Exercise instructions: Every entry below should be transcribed exactly; pictures stay out of the copy.

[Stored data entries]
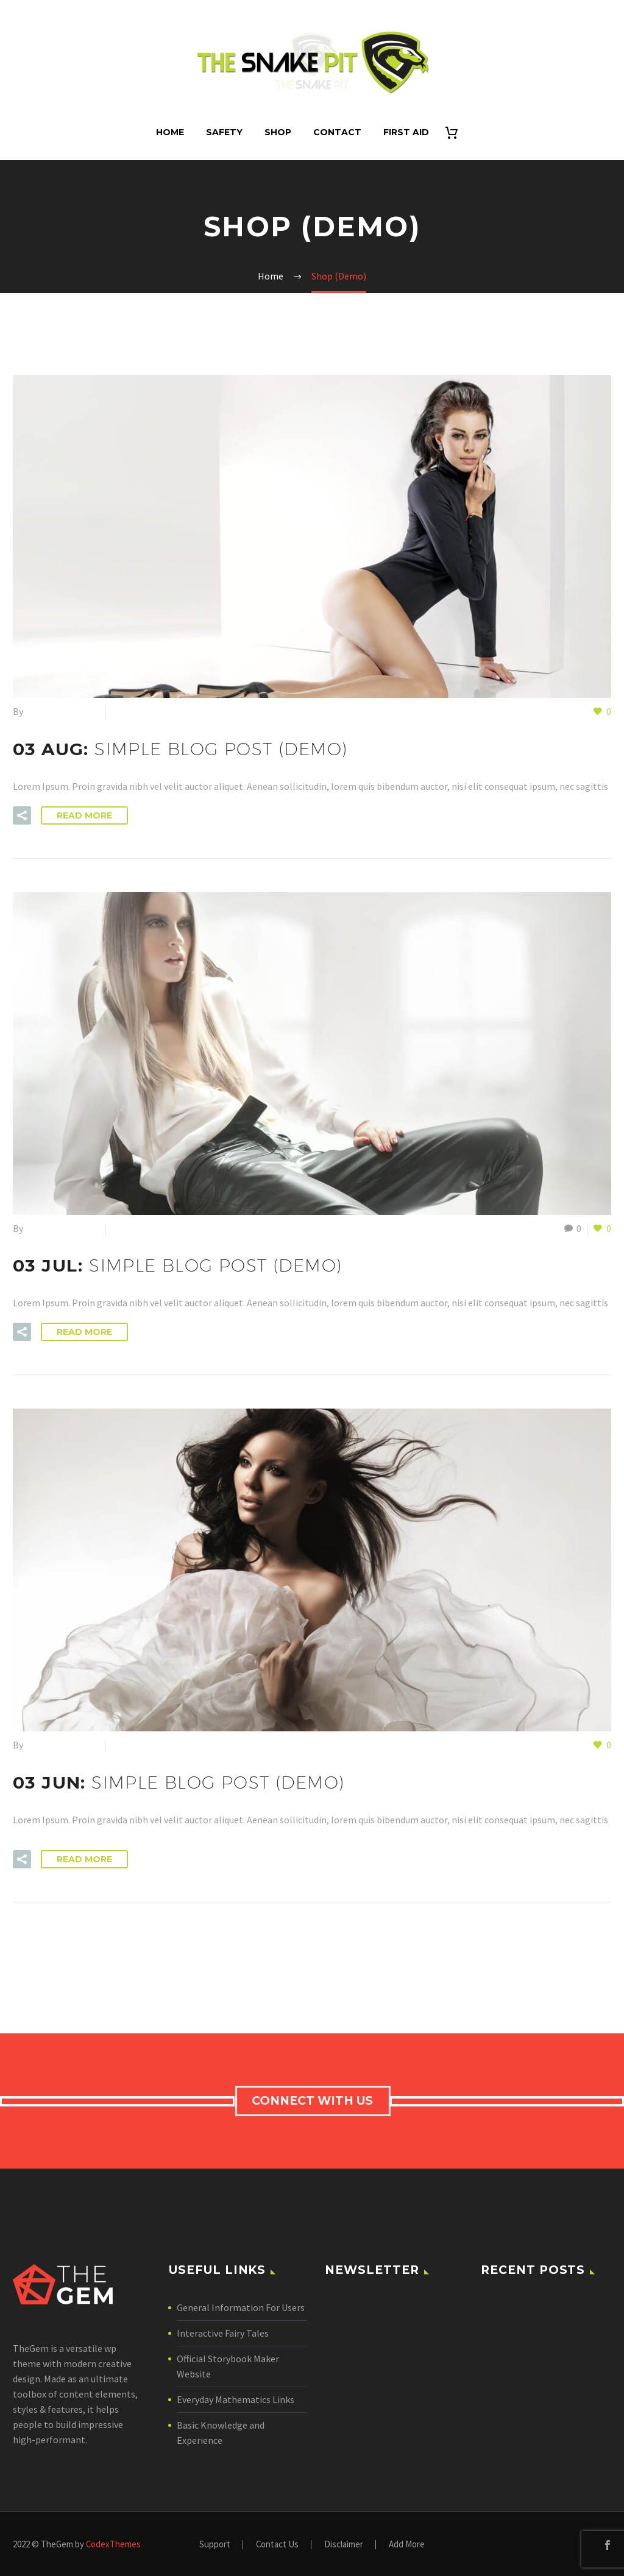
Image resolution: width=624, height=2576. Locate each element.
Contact (337, 132)
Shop (277, 132)
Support (214, 2544)
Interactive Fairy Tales (223, 2333)
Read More (84, 815)
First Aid (406, 132)
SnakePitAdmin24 (62, 711)
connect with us (315, 2101)
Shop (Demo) (138, 711)
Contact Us (277, 2544)
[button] (22, 815)
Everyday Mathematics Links (235, 2399)
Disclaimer (343, 2544)
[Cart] (457, 132)
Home (170, 132)
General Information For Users (241, 2307)
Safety (224, 132)
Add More (407, 2544)
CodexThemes (113, 2544)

Answer for the task:
Image resolution: width=624, height=2576. Locate each element.
Contact (337, 132)
Shop (277, 132)
Support (214, 2544)
Interactive Fairy Tales (223, 2333)
Read More (84, 815)
First Aid (406, 132)
SnakePitAdmin24 (62, 711)
connect with us (315, 2101)
Shop (Demo) (138, 711)
Contact Us (277, 2544)
[button] (22, 815)
Everyday Mathematics Links (235, 2399)
Disclaimer (343, 2544)
[Cart] (457, 132)
Home (170, 132)
General Information For Users (241, 2307)
Safety (224, 132)
Add More (407, 2544)
CodexThemes (113, 2544)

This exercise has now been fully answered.